The convergence of rising healthcare costs, tighter reimbursement models, and increasing demand for transparency has made patient-level costing essential. Traditional costing systems are no longer sufficient for the complexity of today’s care delivery. PLICS gives organizations the data they need to survive in an environment where every decision is scrutinized for efficiency and value.
2. How can we justify the upfront investment?
While implementation requires significant resources—IT infrastructure, training, and process redesign—the return on investment is long-term sustainability. PLICS helps organizations eliminate inefficiencies, optimize service lines, and secure fair reimbursement. The real cost of not investing is operating blind, making decisions without knowing whether services are viable or sustainable.
3. What role can PLICS play in addressing healthcare affordability?
Healthcare affordability depends on understanding and controlling cost drivers. PLICS highlights where money is being spent, where waste occurs, and which interventions are most cost-effective.

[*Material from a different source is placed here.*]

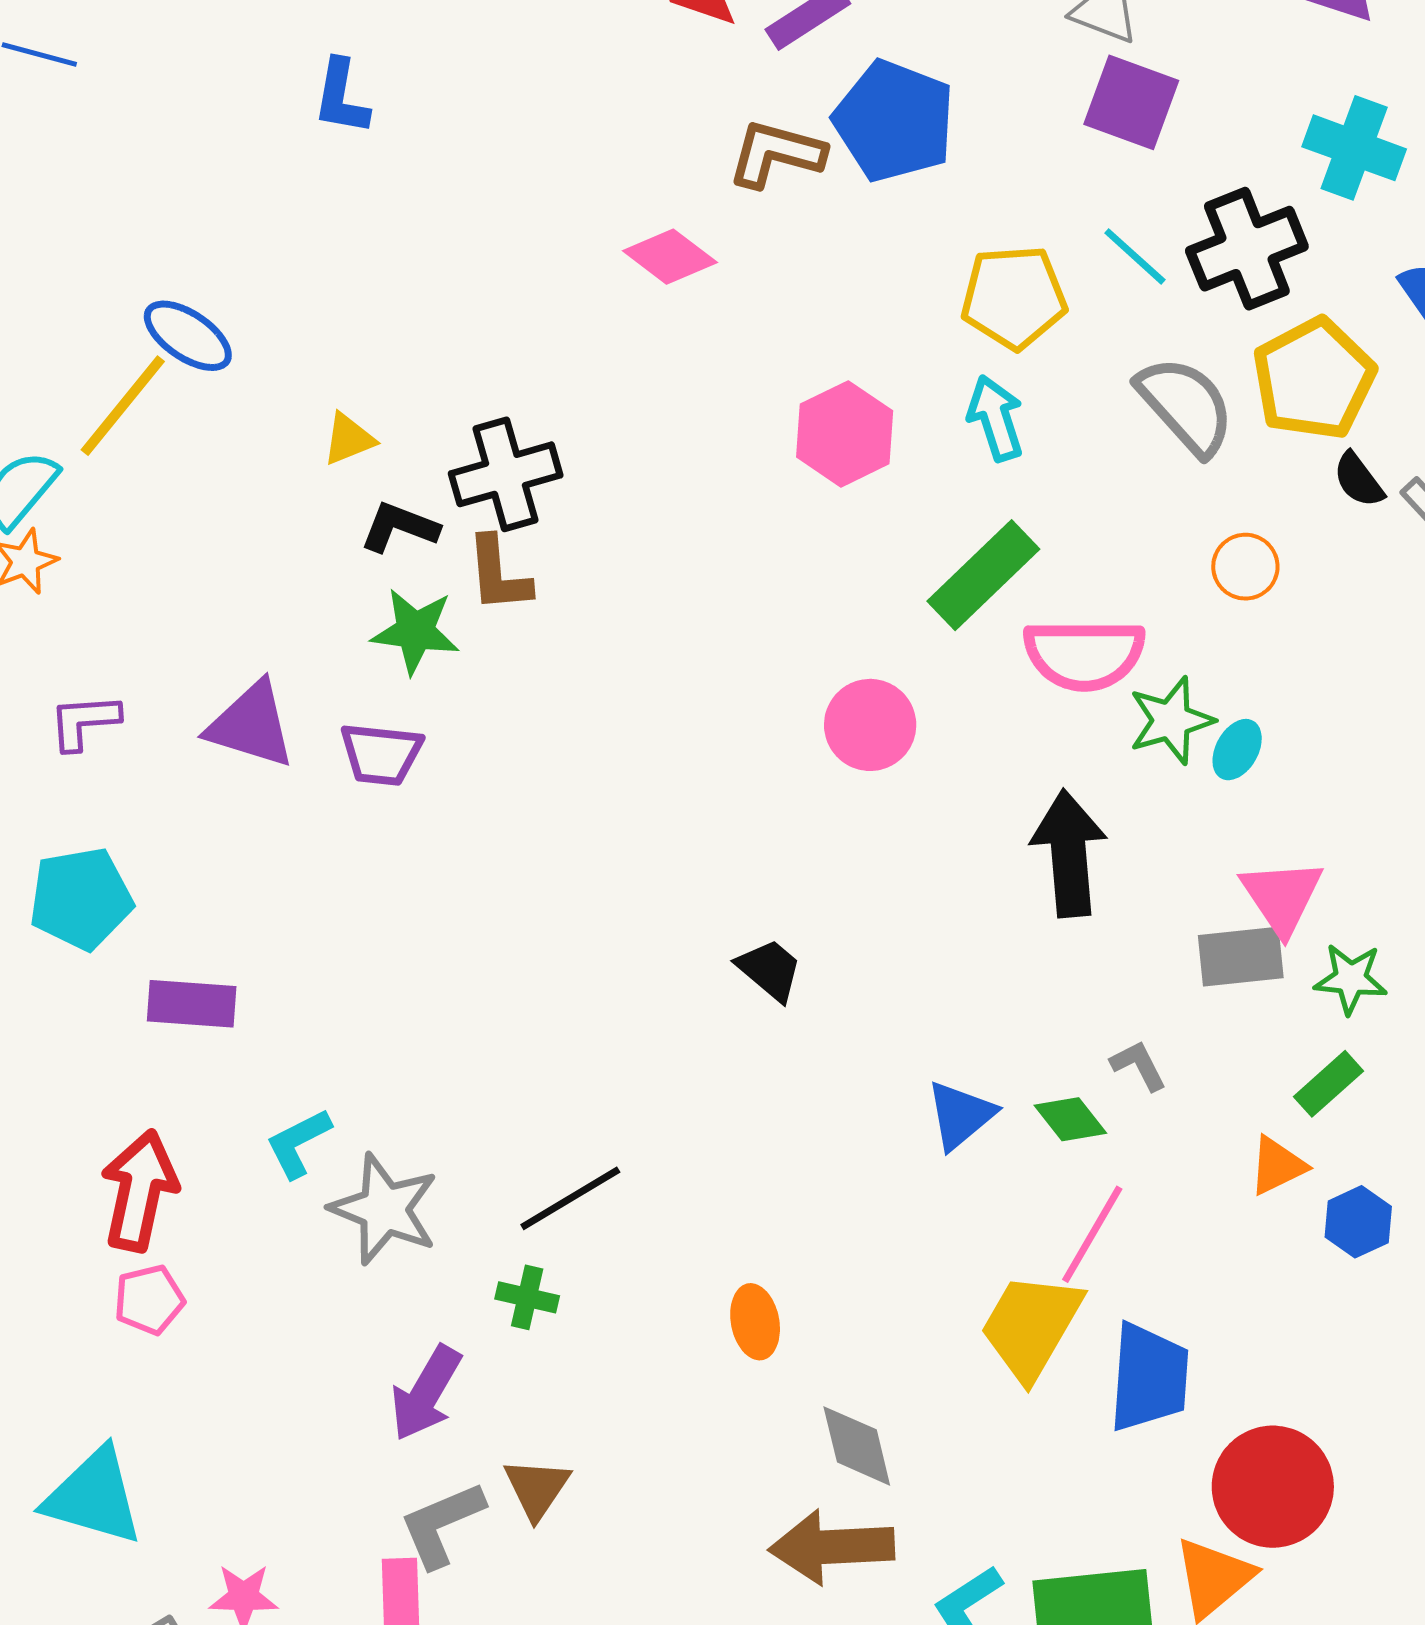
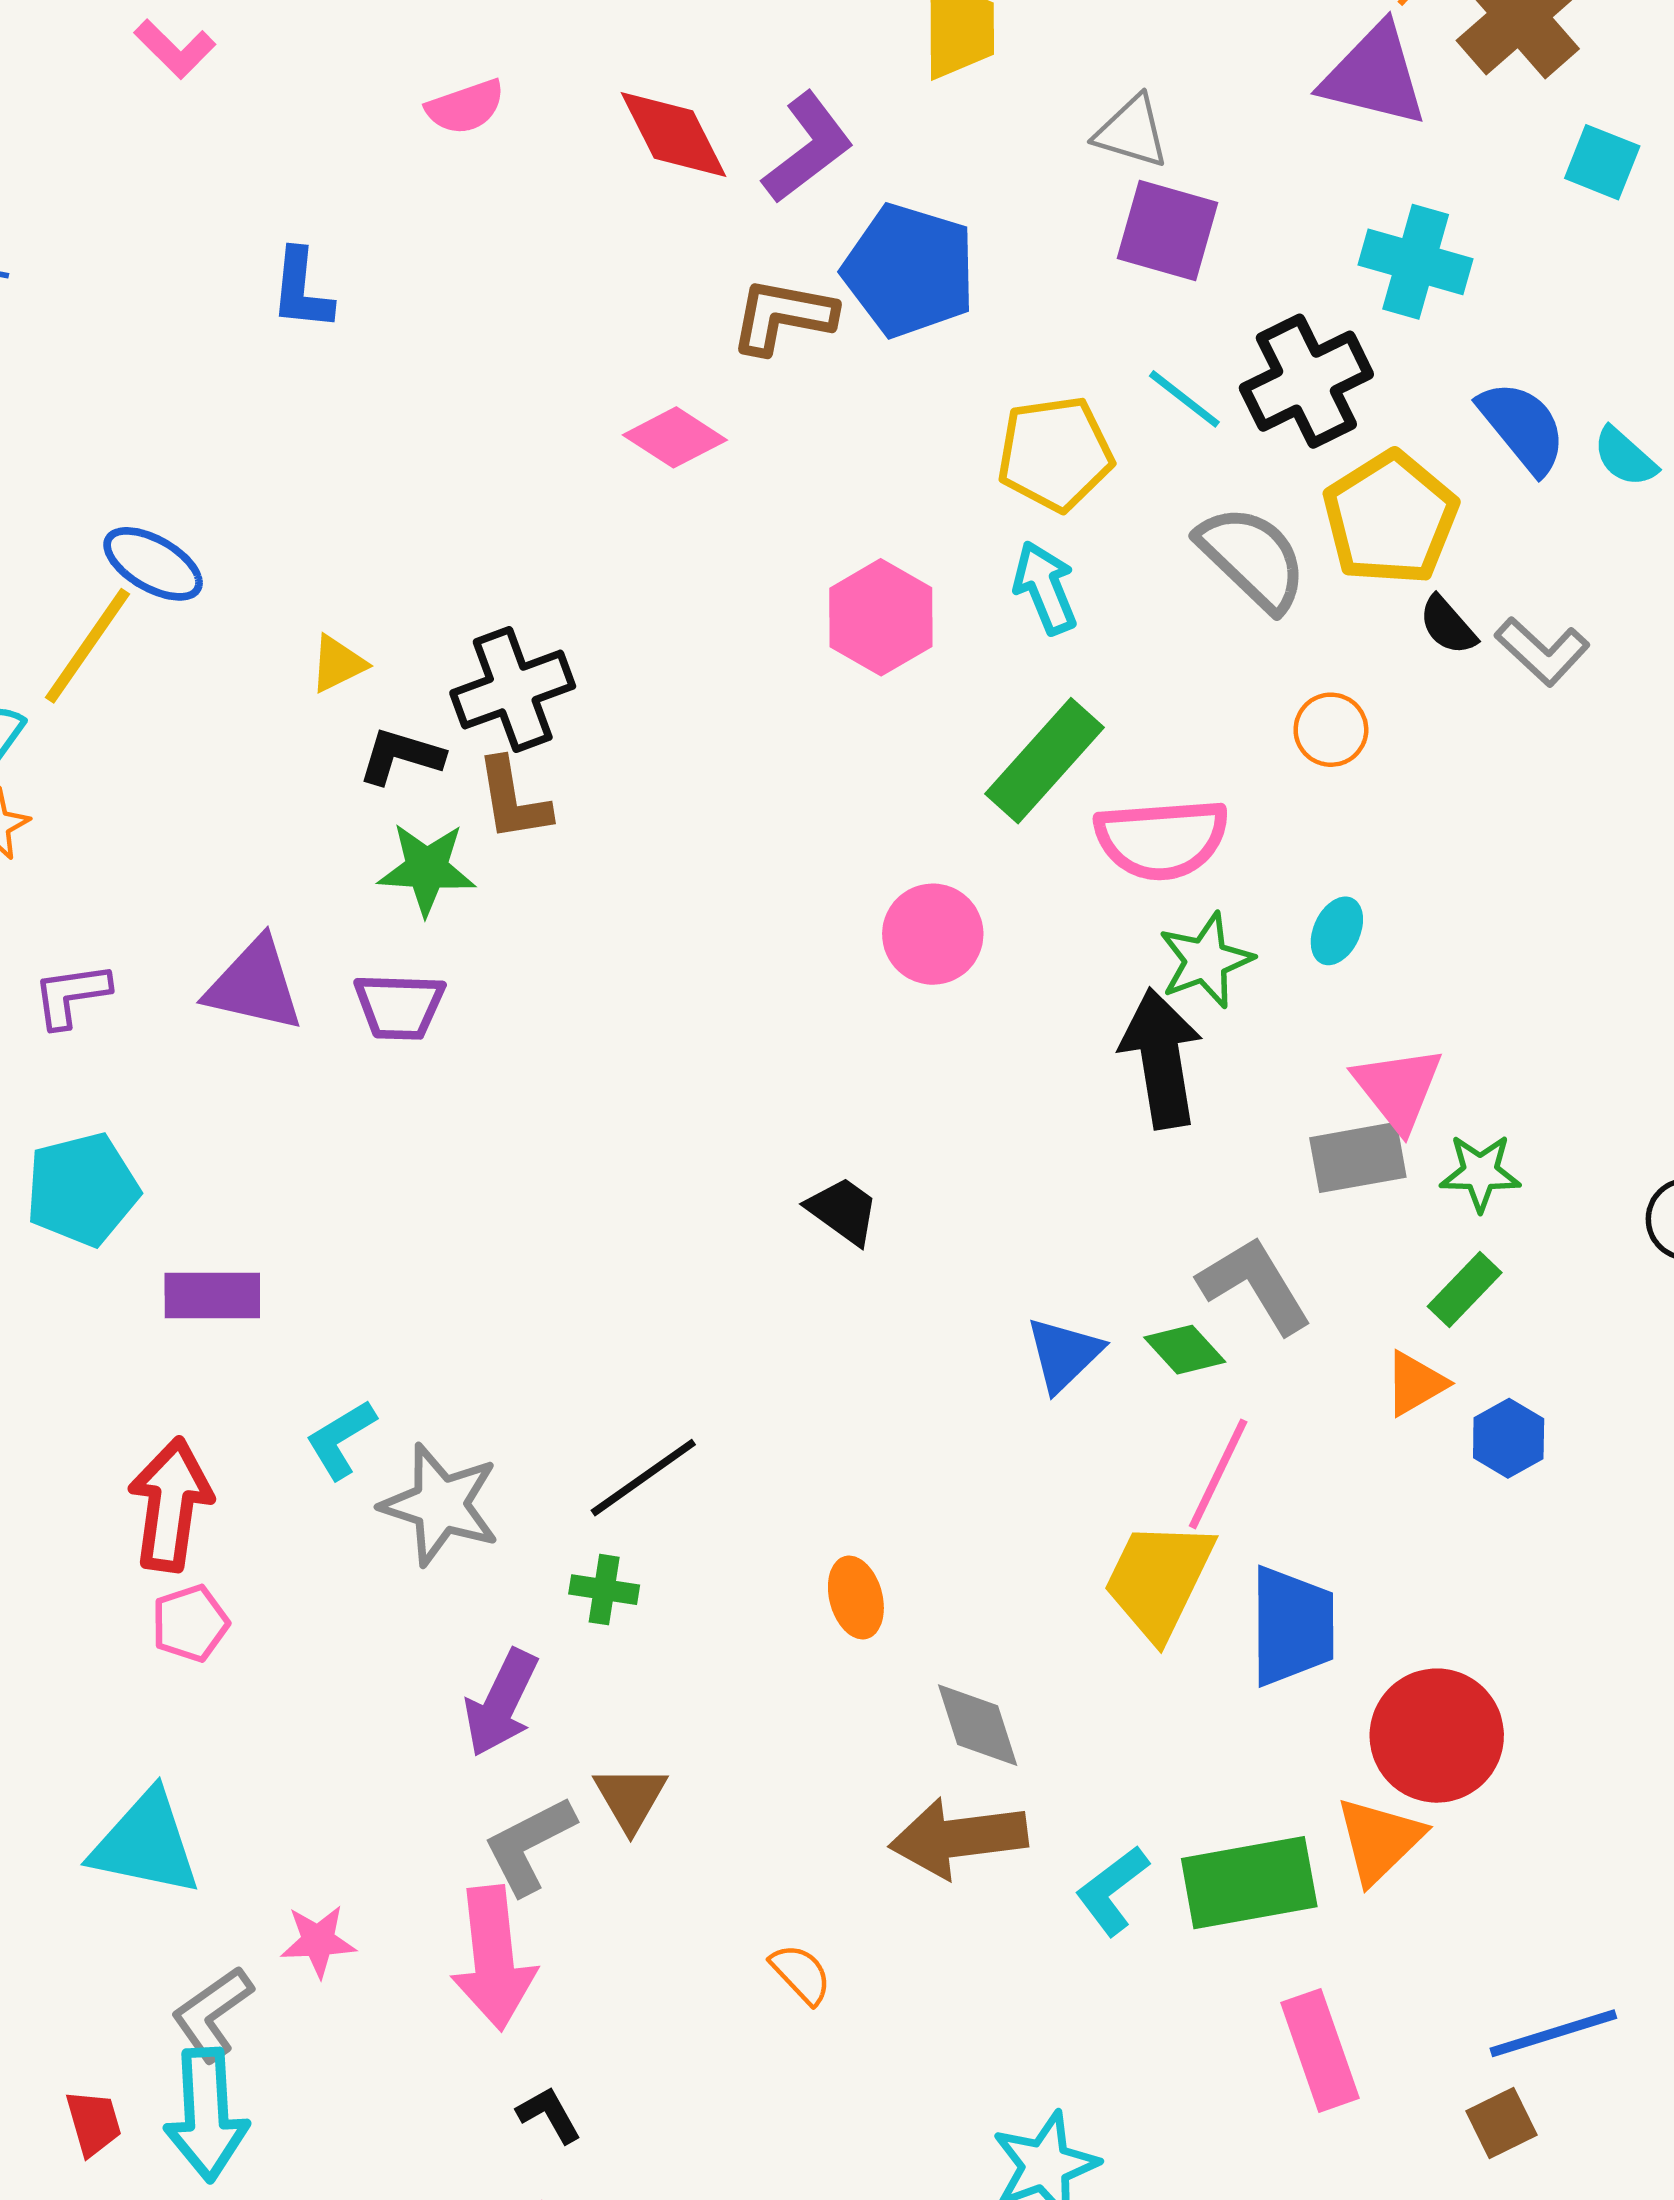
green star: (1171, 720) -> (1206, 960), moved
gray L-shape: (1139, 1065) -> (1255, 1285), size x1.8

By aligning care delivery with accurate cost data, providers can reduce unnecessary expenses while maintaining or improving quality, ultimately helping patients access care at a lower financial burden.
4. How does PLICS align with our value-based care initiatives?
Value-based care requires measuring both outcomes and costs at the patient level. While outcomes are often well-documented, true cost visibility has been the missing piece. PLICS closes that gap, enabling organizations to design care pathways that maximize clinical quality and financial sustainability. This makes PLICS a cornerstone of value-based healthcare strategies.
Conclusion
Patient-level costing represents a major step forward in healthcare financial management. It offers granular transparency, connects finance with clinical practice, and supports the move toward value-based care.
Yes, implementation is complex and resource-intensive. But the cost of inaction—operating with financial blind spots, underfunded services, and unsustainable pathways—is far higher.
For healthcare organizations, the question isn’t whether they can afford to implement patient-level costing.
It’s whether they can afford not to.